[Data entries]
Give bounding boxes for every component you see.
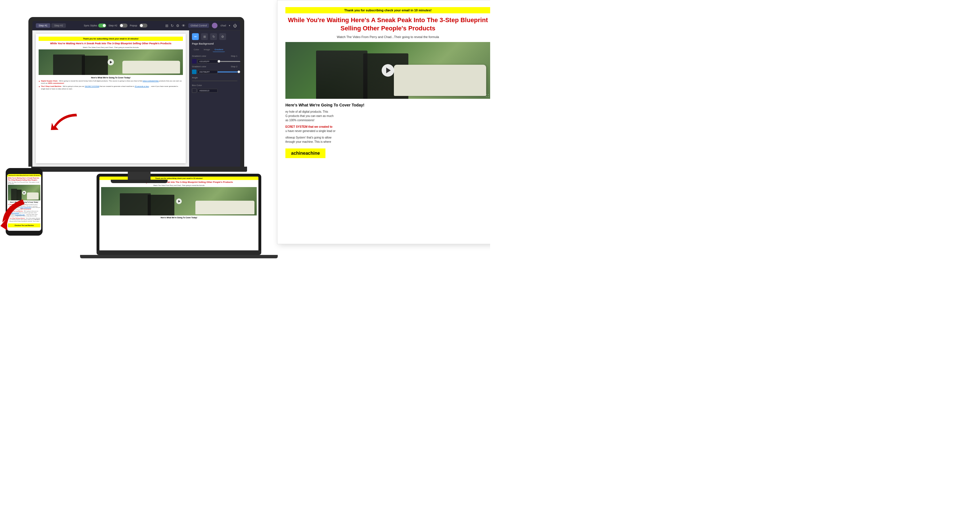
gradient-color2-row: Gradient color Stop 2 bbox=[192, 65, 237, 68]
stop2-slider[interactable] bbox=[218, 72, 240, 72]
bullet1-highlight: 100% commissions! bbox=[48, 82, 64, 84]
eye-icon[interactable]: 👁 bbox=[182, 24, 185, 28]
canvas-subtitle: Watch The Video From Perry and Chad...Th… bbox=[39, 46, 183, 48]
canvas-bullet-1: ● Digital Supply Chain - We're going to … bbox=[39, 80, 183, 84]
layers-icon[interactable]: ⊞ bbox=[165, 24, 169, 28]
panel-tab-color[interactable]: Color bbox=[192, 48, 201, 52]
canvas-title: While You're Waiting Here's A Sneak Peak… bbox=[39, 42, 183, 45]
color1-input[interactable] bbox=[198, 60, 218, 63]
step2-toggle[interactable] bbox=[119, 24, 127, 27]
angle-row: Angle bbox=[192, 76, 237, 79]
bg-page-text3: ollowup System' that's going to allow th… bbox=[285, 135, 490, 144]
laptop-video-play[interactable] bbox=[176, 199, 182, 204]
panel-section-title: Page Background bbox=[192, 42, 237, 45]
canvas-section-title: Here's What We're Going To Cover Today! bbox=[39, 76, 183, 79]
bg-page-cta-btn[interactable]: achineachine bbox=[285, 148, 325, 158]
laptop-wrapper: Thank you for subscribing check your ema… bbox=[97, 174, 261, 258]
color1-swatch[interactable] bbox=[192, 59, 197, 64]
bullet2-label: The 2 Step Lead Machine bbox=[41, 86, 61, 87]
stop1-label: Stop 1 bbox=[231, 55, 237, 57]
monitor-topbar: Step #1 Step #2 Sync Styles Step #2 Popu… bbox=[32, 21, 240, 30]
sync-styles-label: Sync Styles bbox=[84, 24, 97, 27]
bullet1-body: - We're going to reveal the secret honey… bbox=[58, 80, 143, 82]
panel-icon-layers[interactable]: ⊞ bbox=[201, 33, 208, 40]
bullet2-rest: that we created to generate a lead machi… bbox=[100, 86, 135, 87]
topbar-center: Sync Styles Step #2 Popup bbox=[69, 24, 162, 27]
stop2-label: Stop 2 bbox=[231, 65, 237, 68]
bg-video-expand-icon: ⛶ bbox=[486, 94, 489, 97]
bullet1-dot: ● bbox=[39, 80, 40, 82]
angle-label: Angle bbox=[192, 76, 198, 79]
phone-subtitle: Watch The Video From Perry and Chad...Th… bbox=[7, 181, 41, 185]
panel-tabs: Color Image Gradient bbox=[192, 48, 237, 52]
bullet1-link: HIGH CONVERTING bbox=[143, 80, 159, 82]
tab-step1[interactable]: Step #1 bbox=[36, 23, 50, 28]
panel-tab-gradient[interactable]: Gradient bbox=[213, 48, 225, 52]
topbar-step2-label: Step #2 bbox=[108, 24, 117, 27]
laptop-screen: Thank you for subscribing check your ema… bbox=[99, 177, 258, 250]
panel-icon-settings[interactable]: ⚙ bbox=[219, 33, 226, 40]
monitor-wrapper: Step #1 Step #2 Sync Styles Step #2 Popu… bbox=[29, 17, 250, 183]
bullet2-highlight: 45 seconds or less bbox=[135, 86, 149, 87]
bg-page-title: While You're Waiting Here's A Sneak Peak… bbox=[285, 16, 490, 32]
topbar-popup-label: Popup bbox=[130, 24, 137, 27]
monitor-neck bbox=[128, 172, 151, 180]
bg-page-subtitle: Watch The Video From Perry and Chad...Th… bbox=[285, 35, 490, 38]
panel-icon-edit[interactable]: ✏ bbox=[192, 33, 199, 40]
laptop-subtitle: Watch The Video From Perry and Chad...Th… bbox=[99, 184, 258, 186]
laptop-base bbox=[80, 255, 278, 258]
bg-page-text2: ECRET SYSTEM that we created to u have n… bbox=[285, 125, 490, 133]
tab-step2-left[interactable]: Step #2 bbox=[51, 23, 66, 28]
refresh-icon[interactable]: ↻ bbox=[171, 24, 174, 28]
laptop-screen-border: Thank you for subscribing check your ema… bbox=[97, 174, 261, 250]
panel-icon-refresh[interactable]: ↻ bbox=[210, 33, 217, 40]
phone-title: While You're Waiting Here's A Sneak Peak… bbox=[7, 177, 41, 181]
box-color-swatch[interactable] bbox=[192, 88, 197, 93]
laptop-video bbox=[101, 187, 257, 215]
stop1-slider[interactable] bbox=[218, 61, 240, 62]
bg-page-section-title: Here's What We're Going To Cover Today! bbox=[285, 103, 490, 107]
canvas-bullet-2: ● The 2 Step Lead Machine - We're going … bbox=[39, 85, 183, 90]
phone-banner: Thank you for subscribing check your ema… bbox=[7, 174, 41, 177]
topbar-icons: ⊞ ↻ ⚙ 👁 bbox=[165, 24, 185, 28]
bg-video-play-btn[interactable] bbox=[382, 64, 394, 76]
sync-styles-group: Sync Styles bbox=[84, 24, 106, 27]
canvas-area: Thank you for subscribing check your ema… bbox=[32, 30, 189, 167]
laptop-bottom bbox=[97, 250, 261, 255]
panel-icons-row: ✏ ⊞ ↻ ⚙ bbox=[192, 33, 237, 40]
gradient-color1-label: Gradient color bbox=[192, 55, 206, 57]
bullet1-text: Digital Supply Chain - We're going to re… bbox=[41, 80, 183, 84]
power-icon[interactable]: ⏻ bbox=[233, 24, 237, 28]
bullet2-body: - We're going to show you our bbox=[62, 86, 85, 87]
bullet2-dot: ● bbox=[39, 86, 40, 87]
color2-input[interactable] bbox=[198, 70, 218, 74]
monitor-chin bbox=[31, 167, 247, 172]
canvas-banner: Thank you for subscribing check your ema… bbox=[39, 37, 183, 41]
sync-styles-toggle[interactable] bbox=[98, 24, 106, 27]
canvas-video-play[interactable] bbox=[108, 59, 114, 65]
user-avatar[interactable] bbox=[212, 23, 218, 29]
bullet2-link: SECRET SYSTEM bbox=[85, 86, 99, 87]
monitor-base bbox=[111, 180, 167, 183]
popup-toggle[interactable] bbox=[140, 24, 147, 27]
bullet1-label: Digital Supply Chain bbox=[41, 80, 57, 82]
phone-notch bbox=[19, 170, 30, 173]
box-color-input[interactable] bbox=[198, 89, 218, 92]
box-color-label: Box Color bbox=[192, 84, 202, 87]
settings-icon[interactable]: ⚙ bbox=[176, 24, 180, 28]
box-color-row: Box Color bbox=[192, 84, 237, 87]
right-panel: ✏ ⊞ ↻ ⚙ Page Background Color Image Grad… bbox=[189, 30, 240, 167]
bullet2-text: The 2 Step Lead Machine - We're going to… bbox=[41, 85, 183, 90]
color2-swatch[interactable] bbox=[192, 70, 197, 74]
gradient-color1-input-row: 0% bbox=[192, 59, 237, 64]
user-label: chad bbox=[220, 24, 226, 27]
monitor-stand bbox=[29, 167, 250, 183]
global-control-btn[interactable]: Global Control bbox=[188, 23, 209, 28]
canvas-video bbox=[39, 49, 183, 75]
panel-tab-image[interactable]: Image bbox=[202, 48, 212, 52]
bg-page-banner: Thank you for subscribing check your ema… bbox=[285, 7, 490, 13]
chevron-icon: ▾ bbox=[229, 24, 230, 27]
angle-separator bbox=[192, 81, 237, 81]
bg-page-video: ⛶ bbox=[285, 42, 490, 99]
background-page: Thank you for subscribing check your ema… bbox=[277, 0, 490, 244]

» YOUR OBJECTIVE
Determine how many lines of the entries hold "body", and reply with that number only.

» EXERCISE RESULT
2